O’Rielly sees large-scale investment in the app economy, but not in traditionally-regulated companies. “Talk with any market analyst or investor group, as I try to do regularly, on whether they see new large-scale investment coming to any services regulated by the Commission and, except for certain opportunities in the wireless sector, they will look at you like you have two heads and speak Venusian.”

“This rapid development and momentous shift of consumer preferences toward application-centric offerings, requires the Commission to evolve its overall approach. Entire subject areas — once proud mainstays of the agency's workload — need to be scrapped immediately,” says O’Rielly. “[T]he Commission must rethink outdated terminology and market definitions. Continuing to label and regulate certain providers as ‘incumbents’ based on legacy notions of competition instead of marketplace realities makes no sense.”

O’Rielly concludes that the FCC then has two options:

  1. Support greater deregulation of FCC regulatees that must compete with these digital services; or
  2. Advocate for new Congressional powers to regulate these services, which, O’rielly says, “would seem futile and unnecessary.”

Not surprisingly, the deregulatory O’Rielly opts for the former.

His post contains this kicker: “If an existing FCC regulatee is in the voice, video, or data business, they should be knocking down our doors to demand fundamental and colossal relief.” To clarify: A sitting commissioner has just invited every company regulated by the FCC to seek release from consumer protections.

Rule Reviews and Forbearance

How does Commissioner O’Rielly want companies to seek deregulation?
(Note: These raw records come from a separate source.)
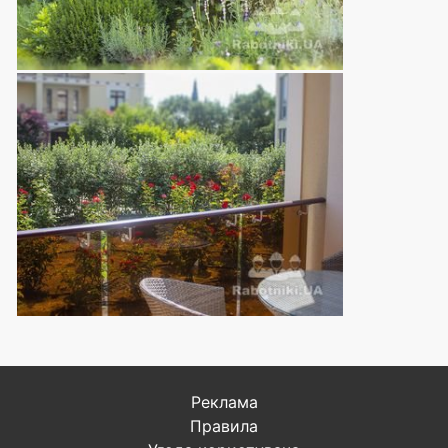
Реклама
Правила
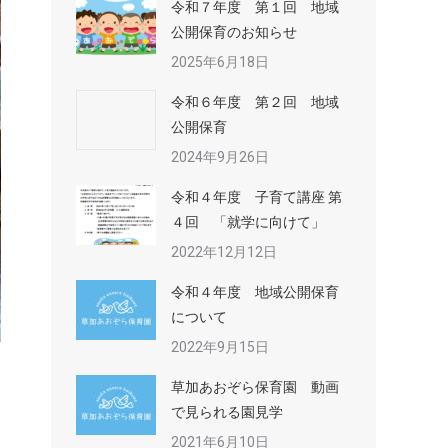
令和７年度 第１回 地域
公開保育のお知らせ
2025年6月18日
令和６年度 第２回 地域
公開保育
2024年9月26日
令和４年度 子育て講座 第
４回 「就学に向けて」
2022年12月12日
令和４年度 地域公開保育
について
2022年9月15日
草加あおぞら保育園 動画
で見られる園見学
2021年6月10日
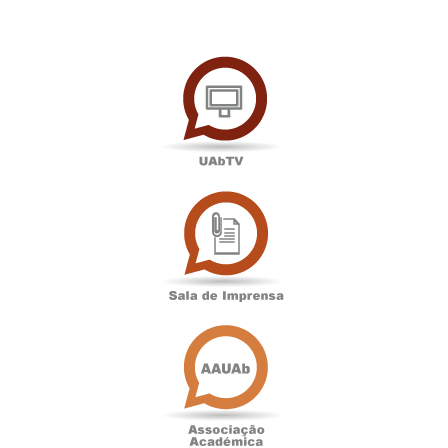
UAbTV
Sala
de
Imprensa
Associação
Académica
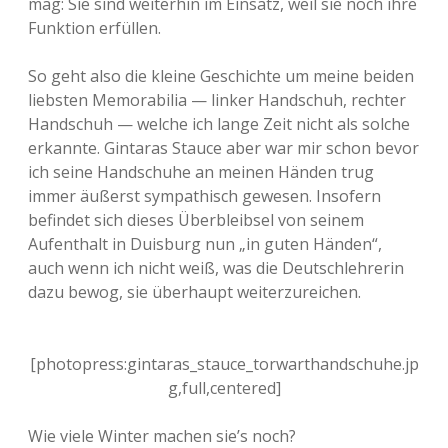
mag: Sie sind weiterhin im Einsatz, weil sie noch ihre
Funktion erfüllen.
So geht also die kleine Geschichte um meine beiden
liebsten Memorabilia — linker Handschuh, rechter
Handschuh — welche ich lange Zeit nicht als solche
erkannte. Gintaras Stauce aber war mir schon bevor
ich seine Handschuhe an meinen Händen trug
immer äußerst sympathisch gewesen. Insofern
befindet sich dieses Überbleibsel von seinem
Aufenthalt in Duisburg nun „in guten Händen“,
auch wenn ich nicht weiß, was die Deutschlehrerin
dazu bewog, sie überhaupt weiterzureichen.
[photopress:gintaras_stauce_torwarthandschuhe.jp
g,full,centered]
Wie viele Winter machen sie’s noch?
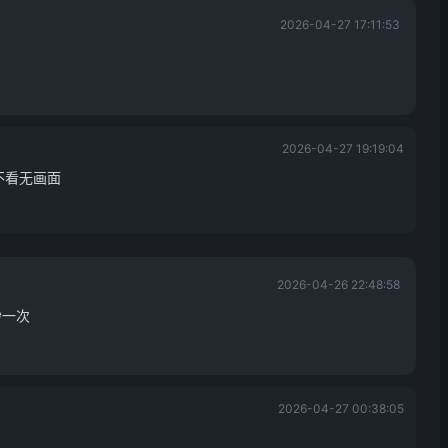
2026-04-27 17:11:53
2026-04-27 19:19:04
不看无画面
2026-04-26 22:48:58
秒一次
2026-04-27 00:38:05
First, mandatory, periodic reviews of the FCC’s rules.

By law, the FCC must do periodic reviews of its regulations “that apply to the operations or activities of any provider of telecommunications service...,” and if it finds that they are “no longer necessary in the public interest as the result of meaningful economic competition between providers of such service...,” to “repeal or modify” those rules. [The term “provider of telecommunications service” is very broad, so the FCC could use this mechanism for rapid and substantial deregulation.] Section 202(h) of the Telecommunications Act of 1996 confers a similar mandate directing the FCC to review all of its broadcast ownership rules.

Second, Commissioner O’Rielly points to forbearance. O’Rielly salutes FCC Chairman Pai’s use of mandatory, periodic reviews to deregulate, but notes that “there is capacity to do more if entities would do the work to make the proper showings.”

Section 10 of the Communications Act of 1934, adopted as part of the Telecommunications Act of 1996, requires the FCC to forbear from applying to a telecommunications carrier any Communications Act provision or FCC regulation if certain statutory criteria are met. Under section 10(c), any telecommunications carrier or class of telecommunications carriers may file a petition with the Commission asking that it exercise this forbearance authority. If the Commission fails to act on a forbearance petition within one year (extended by three months, if necessary), the petition is "deemed granted" by operation of law. The law reads:

the Commission shall forbear from applying any regulation or any provision of this chapter to a telecommunications carrier or telecommunications service, or class of telecommunications carriers or telecommunications services, in any or some of its or their geographic markets, if the Commission determines that—
(1) enforcement of such regulation or provision is not necessary to ensure that the charges, practices, classifications, or regulations by, for, or in connection with that telecommunications carrier or telecommunications service are just and reasonable and are not unjustly or unreasonably discriminatory;
(2) enforcement of such regulation or provision is not necessary for the protection of consumers; and
(3) forbearance from applying such provision or regulation is consistent with the public interest.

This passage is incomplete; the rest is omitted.